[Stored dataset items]
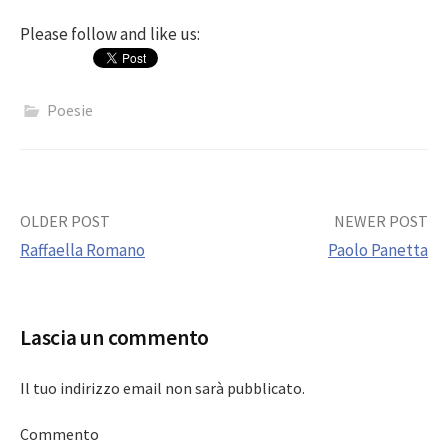
Please follow and like us:
Poesie
Post
OLDER POST
NEWER POST
Raffaella Romano
Paolo Panetta
navigation
Lascia un commento
Il tuo indirizzo email non sarà pubblicato.
Commento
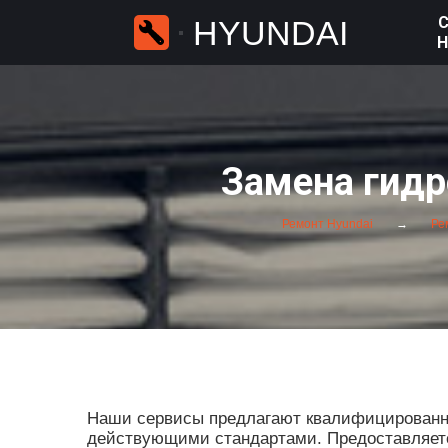
С
HYUNDAI
H
Замена гидр
Ремонт Hyundai
Рем
Наши сервисы предлагают квалифицированны
действующими стандартами. Предоставляется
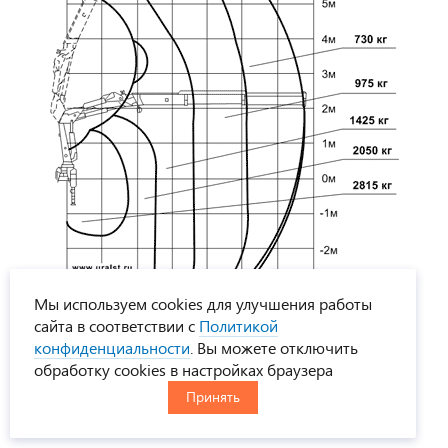
Мы используем cookies для улучшения работы
сайта в соответствии с
Политикой
конфиденциальности
. Вы можете отключить
обработку cookies в настройках браузера
Принять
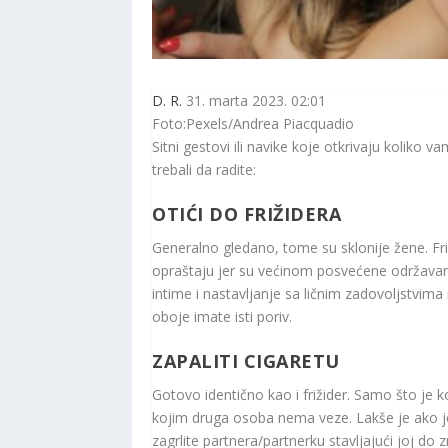
D. R.
31. marta 2023. 02:01
Foto:Pexels/Andrea Piacquadio
Sitni gestovi ili navike koje otkrivaju koliko 
trebali da radite:
OTIĆI DO FRIŽIDERA
Generalno gledano, tome su sklonije žene. Friži
opraštaju jer su većinom posvećene održavanj
intime i nastavljanje sa ličnim zadovoljstvima
oboje imate isti poriv.
ZAPALITI CIGARETU
Gotovo identično kao i frižider. Samo što je 
kojim druga osoba nema veze. Lakše je ako je
zagrlite partnera/partnerku stavljajući joj do z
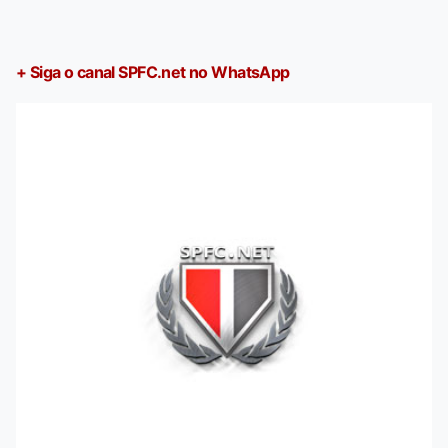
+ Siga o canal SPFC.net no WhatsApp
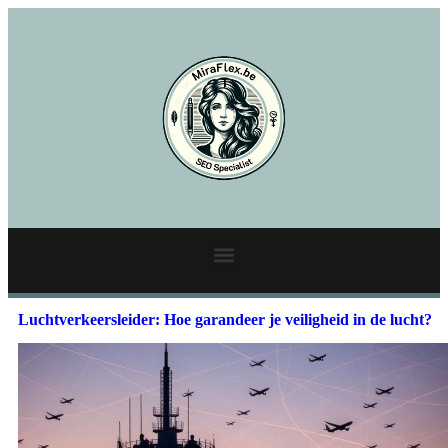
Luchtverkeersleider: Hoe garandeer je veiligheid in de lucht?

### [What needs to be done]
Starting at the line that contains "SPFC.net no WhatsApp", write out every line through the end of the entries above exactly, and omit the pictures.

### [Expected answer]
+ Siga o canal SPFC.net no WhatsApp
Luchtverkeersleider: Hoe garandeer je veiligheid in de lucht?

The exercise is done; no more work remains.